In the wake of a French breast implant scandal, health ministers and other officials in the United Kingdom are considering a registry of patients who have received faulty implants and other types of cosmetic procedures. As we’ve explained, Poly Implant Prothèse (PIP) silicone breast implants, already among the cheapest and most fragile on the market, […]
In the wake of a French breast implant scandal, health ministers and other officials in the United Kingdom are considering a registry of patients who have received faulty implants and other types of cosmetic procedures.
As we’ve explained, Poly Implant Prothèse (PIP) silicone breast implants, already among the cheapest and most fragile on the market, were recalled last year after it was learned they contained industrial, not medical grade, silicone. Although now defunct, PIP faces a French criminal probe for misreporting the silicone used in the implants.
The PIP silicone breast implants sparked cancer fears in France after one woman with ruptured implants died from aplastic large cell lymphoma (ALCL), a rare cancer. At least eight cases of ALCL have been reported among French women with the PIP implants.
Last week, French health authorities advised some 30,000 women there who received PIP silicone breast implants to have them removed. While French regulators said they found no link between the implants and cancer, they urged women with the implants to have them removed over rupture risks, which can lead to inflammation and irritation. At least 1,000 women in France have reportedly suffered PIP silicone implant ruptures.
In the U.K, some members of The House of Commons are pushing for way in which to improve patient traces to minimize the type of fall-out such as what was seen in the PIP scare.
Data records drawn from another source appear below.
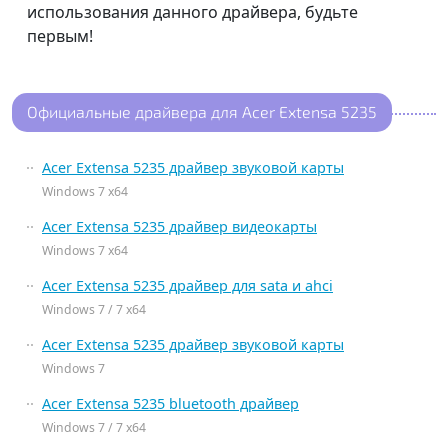
использования данного драйвера, будьте
первым!
Официальные драйвера для Acer Extensa 5235
Acer Extensa 5235 драйвер звуковой карты
Windows 7 x64
Acer Extensa 5235 драйвер видеокарты
Windows 7 x64
Acer Extensa 5235 драйвер для sata и ahci
Windows 7 / 7 x64
Acer Extensa 5235 драйвер звуковой карты
Windows 7
Acer Extensa 5235 bluetooth драйвер
Windows 7 / 7 x64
U.K. health secretary, Andrew Lansley, and other officials are scheduled to discuss the matter and the chairman of the Commons health select committee and former health secretary, Stephen Dorrell, is hoping to induce manufacturers and suppliers—as an element to their license to operate in the U.K—to maintain registry records of who received their products, said The Guardian. Speaking to the U.K.’s The Times, Dorrell said, “This is a product being put into a human body—it should have a proper audit trail for where and when it is used.”
PIP produced about 100,000 silicone breast implants a year before they were recalled last year. Fears about ruptures and cancer have spread to many of the other countries where they were sold, including Brazil, Argentina, Britain, Germany, Spain, Italy, and Israel. More than 2,000 women in France have filed legal claims over the PIP breast implants, while 250 implant recipients in Britain have done the same. Both France and Venezuela are offering PIP implant removal surgery at no cost.
We just wrote that PIP founder, Jean-Claude Mas, 72, is being sought by Interpol on an unrelated drunk driving charge. Mas could face prison time in Costa Rica on the charge, but fled the country before he could be brought to trial.
Also recently, it was revealed that U.S. health regulators voiced concerns about some PIP breast implants as far back as 2000. An inspector with the U.S. Food & Drug Administration (FDA) visited a PIP manufacturing plant in May of that year. Shortly after, the FDA sent warning letter to Mas saying the implants were “adulterated,” citing at least 11 deviations from good manufacturing practices. While the problems cited by the FDA had to do with PIP’s saline implants, the same manufacturing facility also made the silicone breast implants at the center of the recent scandal. It isn’t known why the FDA’s warning didn’t trigger greater scrutiny of PIP’s activities by regulators in France and elsewhere.
Meanwhile, PIP saline breast implants sold in the U.S. were cleared by the agency in 1996 via its 510(k) approval process, which does not require human testing. In 2000, due to concerns about possible complications such as infections and rupturing, the agency finally required all implant companies to submit formal applications for saline breast implants. The FDA rejected PIP’s application; however, by that time, the company had sold 35,000 of its pre-filled saline implants in the U.S.